Nel 1501 Alessandro VI, con la bolla Inter multiplices diretta agli arcivescovi di Colonia, Magonza, Treviri e Magdeburgo, aveva fissato
i princìpi della censura preventiva, estesi a tutta la cristianità alcuni anni dopo,
nel 1515, da Leone X nel corso del Concilio Laterano V con la bolla Inter sollicitudines. Furono allora poste le basi di un controllo generalizzato e centralizzato a Roma
sopra l’attività editoriale affidato al Maestro del Sacro Palazzo e ai vescovi.
Da qualche anno tuttavia anche i sovrani avevano cominciato a occuparsi della questione.

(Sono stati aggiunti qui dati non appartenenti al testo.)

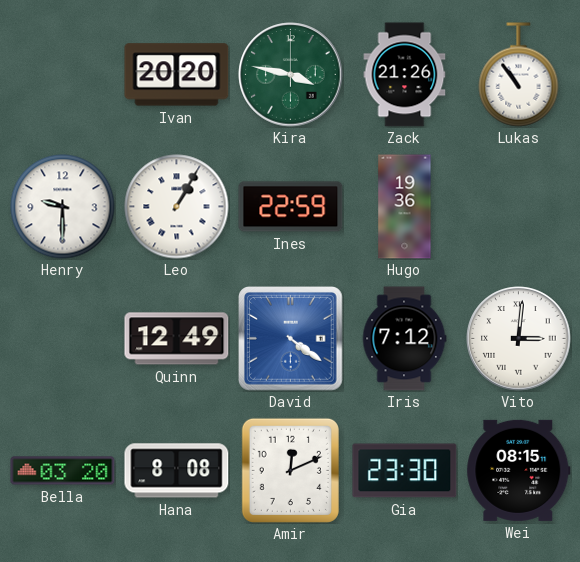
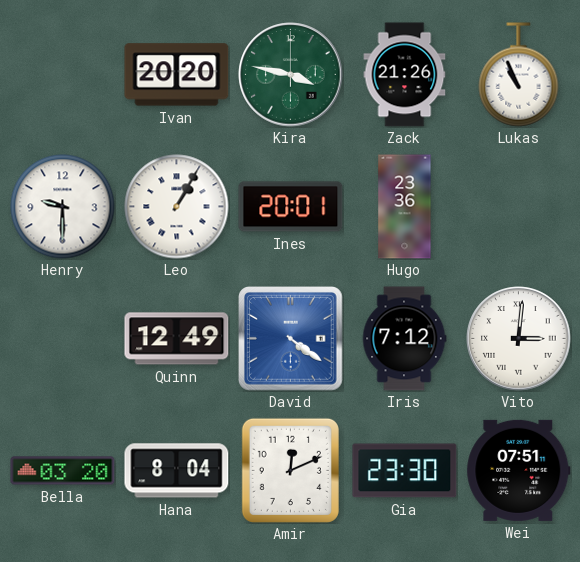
Lukas: 10:54 -> 10:56
Ines: 22:59 -> 20:01
Hugo: 19:36 -> 23:36
Hana: 8:08 -> 8:04
Wei: 08:15 -> 07:51
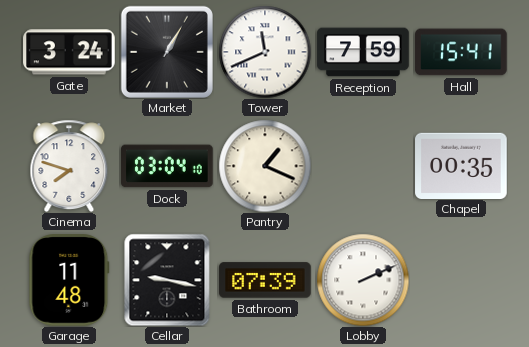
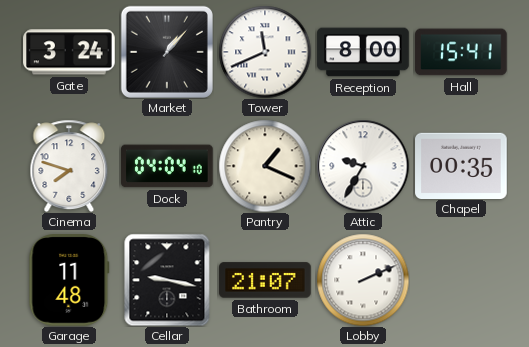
Market: 1:05 -> 1:07
Reception: 7:59 -> 8:00
Dock: 03:04 -> 04:04
Attic: none -> 9:35
Bathroom: 07:39 -> 21:07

La Spagna era stata uno dei primi paesi ad allestire un proprio sistema di controllo.
Dal 1502 una prammatica di Ferdinando di Aragona e di Isabella di Castiglia imponeva
una licenza preventiva per i libri di nuova impressione e per le importazioni dall’estero.

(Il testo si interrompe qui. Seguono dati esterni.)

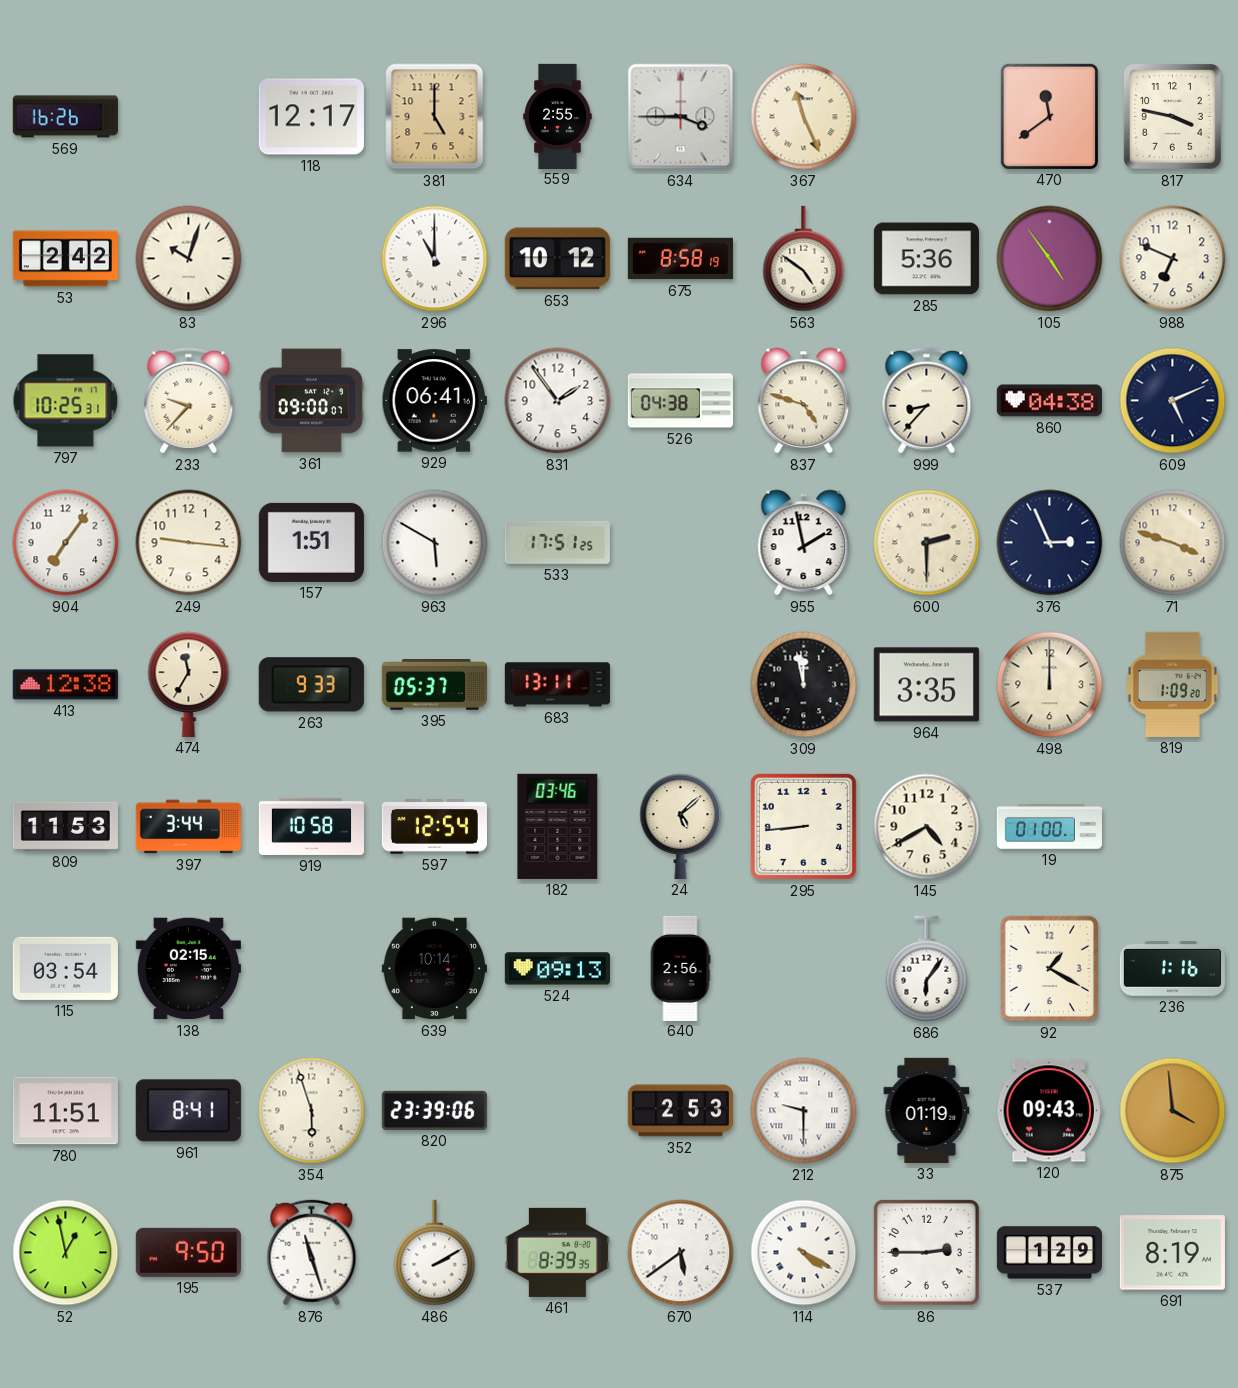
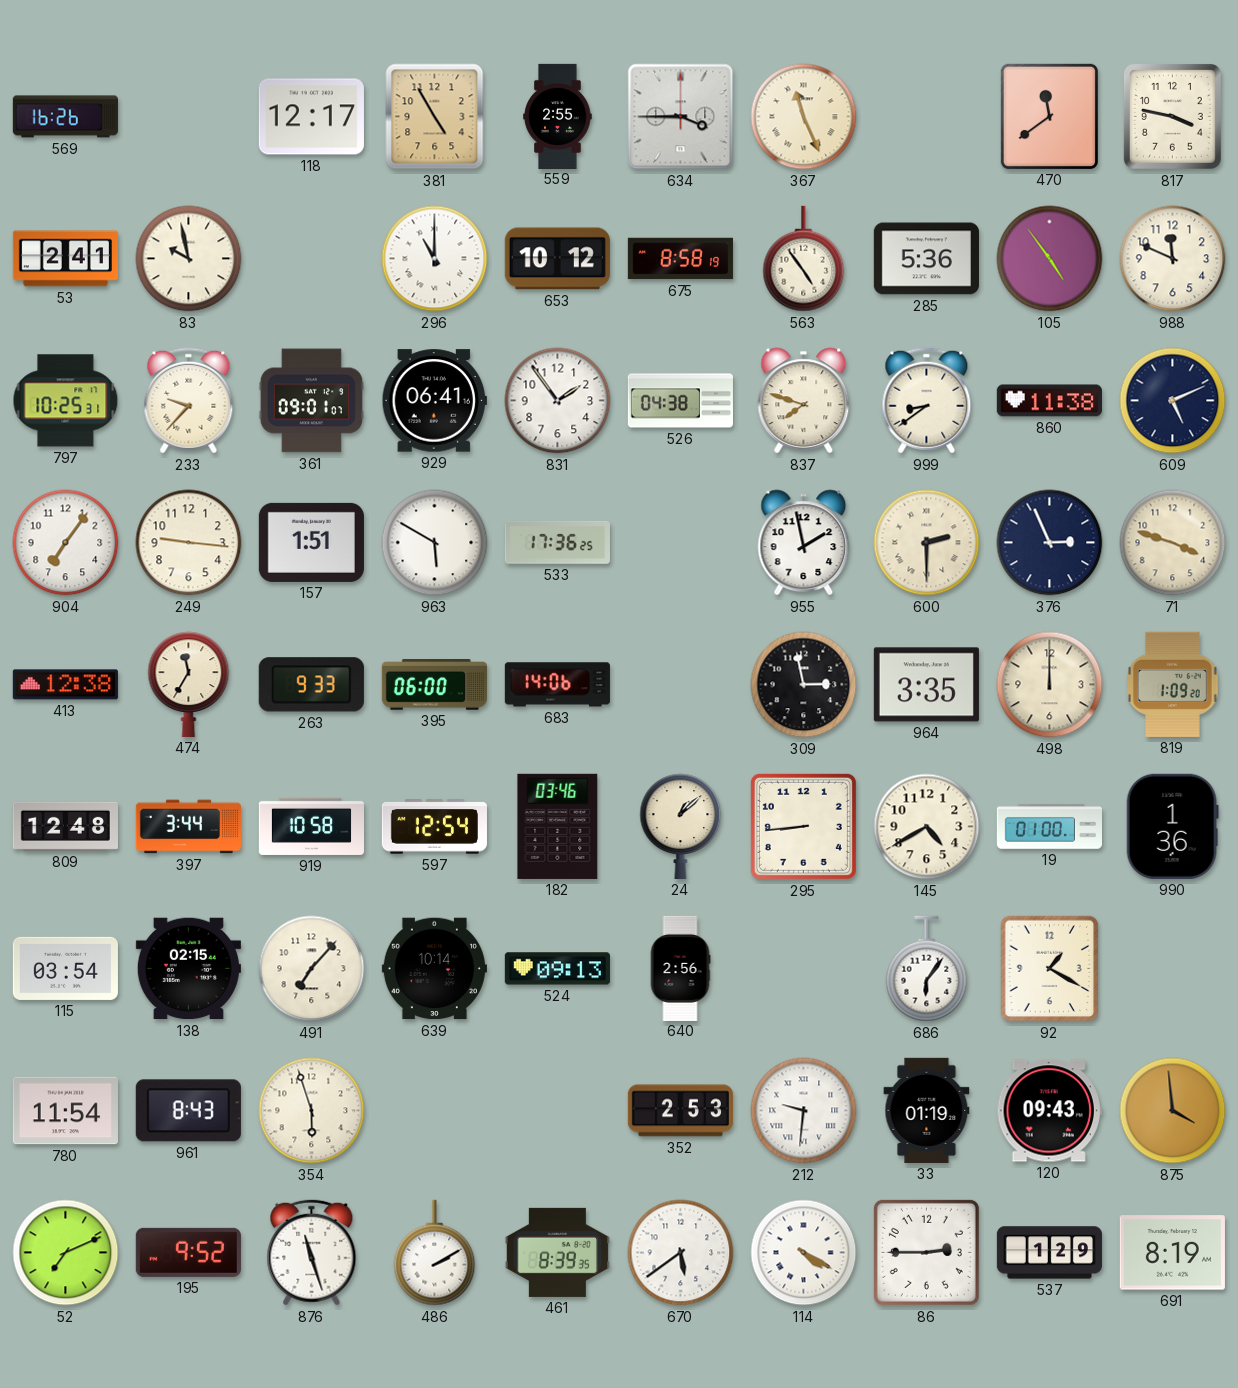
381: 5:00 -> 4:55
53: 2:42 -> 2:41
83: 10:03 -> 9:58
563: 4:51 -> 4:54
988: 6:49 -> 11:49
361: 09:00 -> 09:01
837: 4:48 -> 7:48
999: 8:37 -> 8:39
860: 04:38 -> 11:38
533: 17:51 -> 17:36
395: 05:37 -> 06:00
683: 13:11 -> 14:06
309: 11:58 -> 2:58
809: 11:53 -> 12:48
24: 5:08 -> 1:08
990: none -> 1:36
491: none -> 7:07
236: 1:16 -> none
780: 11:51 -> 11:54
961: 8:41 -> 8:43
820: 23:39 -> none
212: 9:30 -> 9:31
52: 12:58 -> 7:11
195: 9:50 -> 9:52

In quell’occasione non erano stati stabiliti limiti di competenza netti tra autorità
religiosa e politica, poiché a Valladolid e Granada le licenze sarebbero state concesse
dai sovrani o dai presidenti delle audiencias, mentre a Toledo, Siviglia, Burgos, Zamora e Salamanca dai vescovi o dagli arcivescovi.
Venne inoltre istituita la figura del censore, un «letterato fedele e di buona coscienza»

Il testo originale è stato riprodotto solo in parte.